**WHAT TO DO**
Output all the entries word for word. Omit the pictures.

Start of INPUT DATA

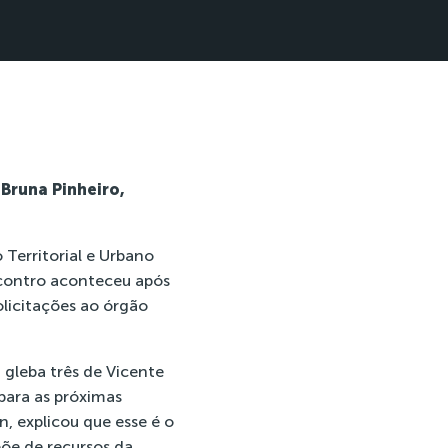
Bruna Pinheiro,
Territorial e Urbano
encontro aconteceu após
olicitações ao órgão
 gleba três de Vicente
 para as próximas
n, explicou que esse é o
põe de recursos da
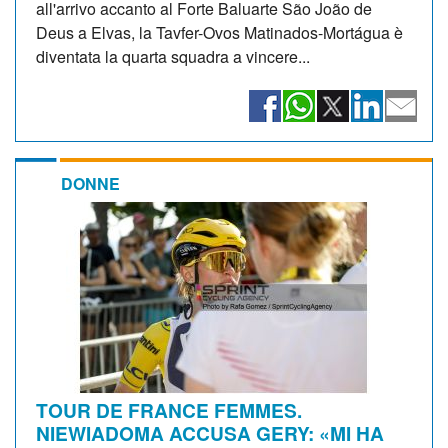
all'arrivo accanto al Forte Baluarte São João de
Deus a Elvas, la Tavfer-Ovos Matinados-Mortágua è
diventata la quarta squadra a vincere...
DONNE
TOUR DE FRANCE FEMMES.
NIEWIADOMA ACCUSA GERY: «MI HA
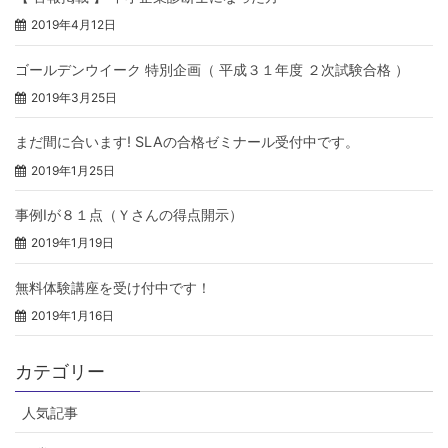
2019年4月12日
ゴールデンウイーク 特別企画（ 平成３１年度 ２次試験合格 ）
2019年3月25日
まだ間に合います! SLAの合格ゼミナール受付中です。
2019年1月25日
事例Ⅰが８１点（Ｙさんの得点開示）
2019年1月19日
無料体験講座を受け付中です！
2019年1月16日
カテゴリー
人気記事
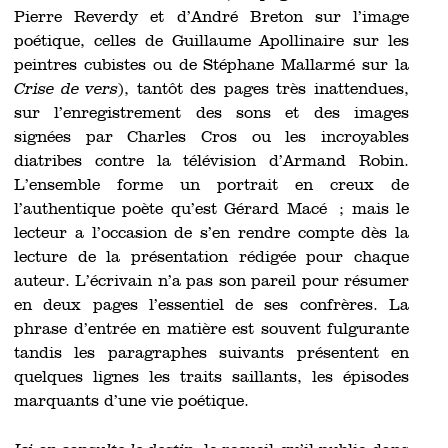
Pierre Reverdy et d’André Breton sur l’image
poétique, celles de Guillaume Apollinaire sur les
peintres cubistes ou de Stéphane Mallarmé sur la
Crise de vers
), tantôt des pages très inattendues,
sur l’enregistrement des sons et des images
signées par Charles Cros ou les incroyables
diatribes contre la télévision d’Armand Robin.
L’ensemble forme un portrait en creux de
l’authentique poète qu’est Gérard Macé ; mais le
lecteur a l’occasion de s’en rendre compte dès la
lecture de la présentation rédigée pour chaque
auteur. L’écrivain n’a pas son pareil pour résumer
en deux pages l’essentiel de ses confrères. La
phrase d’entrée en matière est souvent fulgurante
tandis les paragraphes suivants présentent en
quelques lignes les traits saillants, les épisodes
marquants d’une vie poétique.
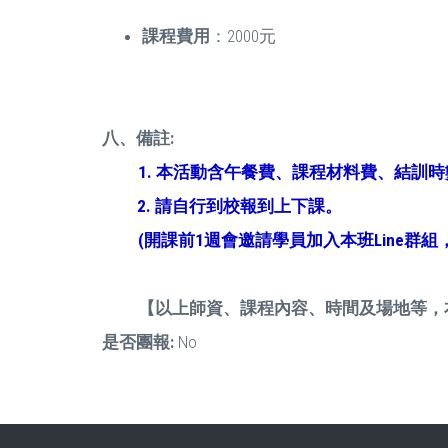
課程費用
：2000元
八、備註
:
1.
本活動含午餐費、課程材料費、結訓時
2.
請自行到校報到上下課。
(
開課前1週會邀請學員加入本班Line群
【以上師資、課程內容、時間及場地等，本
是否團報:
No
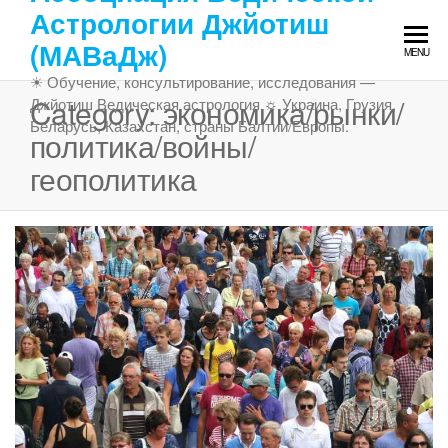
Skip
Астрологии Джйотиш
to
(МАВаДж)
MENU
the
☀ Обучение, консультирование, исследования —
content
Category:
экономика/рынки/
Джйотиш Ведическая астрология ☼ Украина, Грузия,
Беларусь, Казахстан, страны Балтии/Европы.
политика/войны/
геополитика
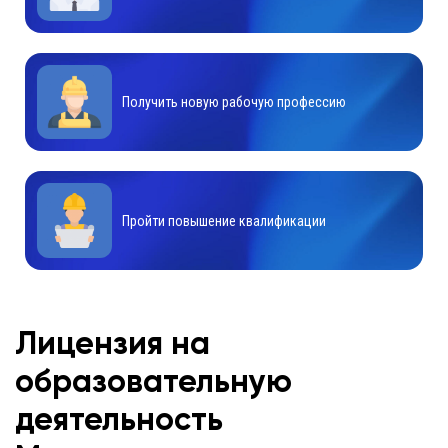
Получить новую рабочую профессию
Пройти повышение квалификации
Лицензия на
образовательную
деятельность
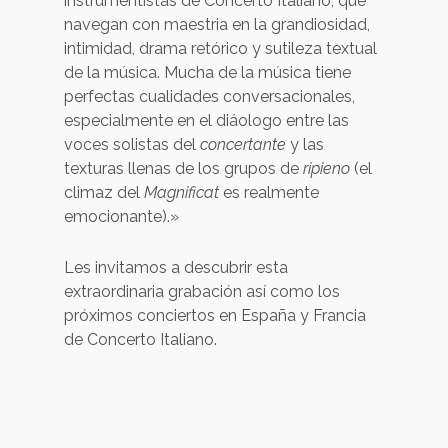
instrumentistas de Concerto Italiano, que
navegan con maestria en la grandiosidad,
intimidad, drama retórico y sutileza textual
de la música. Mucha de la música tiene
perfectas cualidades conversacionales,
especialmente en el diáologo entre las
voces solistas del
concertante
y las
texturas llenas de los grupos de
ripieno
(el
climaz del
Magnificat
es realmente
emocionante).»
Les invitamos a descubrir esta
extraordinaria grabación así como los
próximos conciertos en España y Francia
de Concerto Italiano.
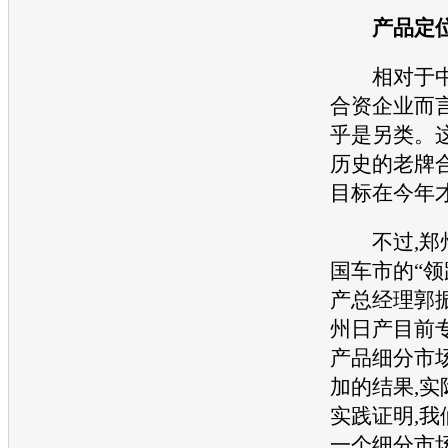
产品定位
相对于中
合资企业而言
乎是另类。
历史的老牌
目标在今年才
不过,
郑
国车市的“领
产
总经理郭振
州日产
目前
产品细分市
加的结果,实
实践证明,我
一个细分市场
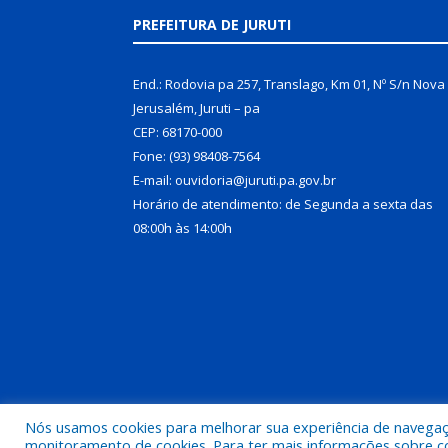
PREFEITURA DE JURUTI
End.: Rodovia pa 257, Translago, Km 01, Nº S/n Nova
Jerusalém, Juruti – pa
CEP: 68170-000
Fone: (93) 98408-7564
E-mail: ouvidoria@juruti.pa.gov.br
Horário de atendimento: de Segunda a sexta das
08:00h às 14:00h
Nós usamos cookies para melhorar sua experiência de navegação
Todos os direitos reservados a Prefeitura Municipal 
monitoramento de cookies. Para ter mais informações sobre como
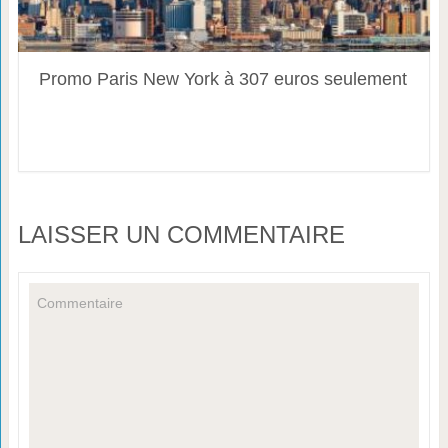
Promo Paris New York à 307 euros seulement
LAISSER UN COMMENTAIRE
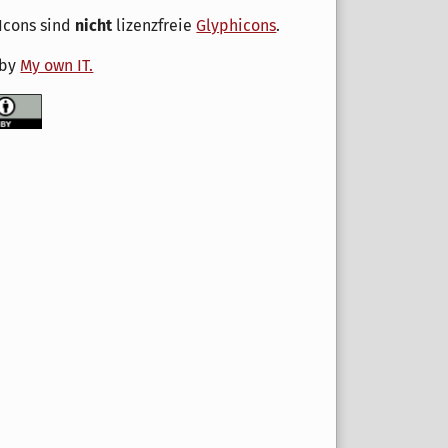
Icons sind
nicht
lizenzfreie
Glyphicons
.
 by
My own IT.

End of INPUT DATA

**REPLY**
Bruna Pinheiro,
Territorial e Urbano
encontro aconteceu após
olicitações ao órgão
 gleba três de Vicente
 para as próximas
n, explicou que esse é o
põe de recursos da
all'arrivo accanto al Forte Baluarte São João de
Deus a Elvas, la Tavfer-Ovos Matinados-Mortágua è
diventata la quarta squadra a vincere...
DONNE
TOUR DE FRANCE FEMMES.
NIEWIADOMA ACCUSA GERY: «MI HA
2019年4月12日
ゴールデンウイーク 特別企画（ 平成３１年度 ２次試験合格 ）
2019年3月25日
まだ間に合います! SLAの合格ゼミナール受付中です。
2019年1月25日
事例Ⅰが８１点（Ｙさんの得点開示）
2019年1月19日
無料体験講座を受け付中です！
2019年1月16日
カテゴリー
人気記事
Pierre Reverdy et d’André Breton sur l’image
poétique, celles de Guillaume Apollinaire sur les
peintres cubistes ou de Stéphane Mallarmé sur la
Crise de vers
), tantôt des pages très inattendues,
sur l’enregistrement des sons et des images
signées par Charles Cros ou les incroyables
diatribes contre la télévision d’Armand Robin.
L’ensemble forme un portrait en creux de
l’authentique poète qu’est Gérard Macé ; mais le
lecteur a l’occasion de s’en rendre compte dès la
lecture de la présentation rédigée pour chaque
auteur. L’écrivain n’a pas son pareil pour résumer
en deux pages l’essentiel de ses confrères. La
phrase d’entrée en matière est souvent fulgurante
tandis les paragraphes suivants présentent en
quelques lignes les traits saillants, les épisodes
marquants d’une vie poétique.
課程費用
：2000元
八、備註
:
1.
本活動含午餐費、課程材料費、結訓時
2.
請自行到校報到上下課。
(
開課前1週會邀請學員加入本班Line群
【以上師資、課程內容、時間及場地等，本
是否團報:
No
Skip
Астрологии Джйотиш
to
(МАВаДж)
MENU
the
☀ Обучение, консультирование, исследования —
content
Category:
экономика/рынки/
Джйотиш Ведическая астрология ☼ Украина, Грузия,
Беларусь, Казахстан, страны Балтии/Европы.
политика/войны/
геополитика
Получить новую рабочую профессию
Пройти повышение квалификации
Лицензия на
образовательную
деятельность
instrumentistas de Concerto Italiano, que
navegan con maestria en la grandiosidad,
intimidad, drama retórico y sutileza textual
de la música. Mucha de la música tiene
perfectas cualidades conversacionales,
especialmente en el diáologo entre las
voces solistas del
concertante
y las
texturas llenas de los grupos de
ripieno
(el
climaz del
Magnificat
es realmente
emocionante).»
Les invitamos a descubrir esta
extraordinaria grabación así como los
próximos conciertos en España y Francia
de Concerto Italiano.
产品定位
相对于中
合资企业而言
乎是另类。
历史的老牌
目标在今年才
不过,
郑
国车市的“领
产
总经理郭振
州日产
目前
产品细分市
加的结果,实
实践证明,我
一个细分市场
PREFEITURA DE JURUTI
End.: Rodovia pa 257, Translago, Km 01, Nº S/n Nova
Jerusalém, Juruti – pa
CEP: 68170-000
Fone: (93) 98408-7564
E-mail: ouvidoria@juruti.pa.gov.br
Horário de atendimento: de Segunda a sexta das
08:00h às 14:00h
Nós usamos cookies para melhorar sua experiência de navegação
Todos os direitos reservados a Prefeitura Municipal 
monitoramento de cookies. Para ter mais informações sobre como
Promo Paris New York à 307 euros seulement
LAISSER UN COMMENTAIRE
Icons sind
nicht
lizenzfreie
Glyphicons
.
 by
My own IT.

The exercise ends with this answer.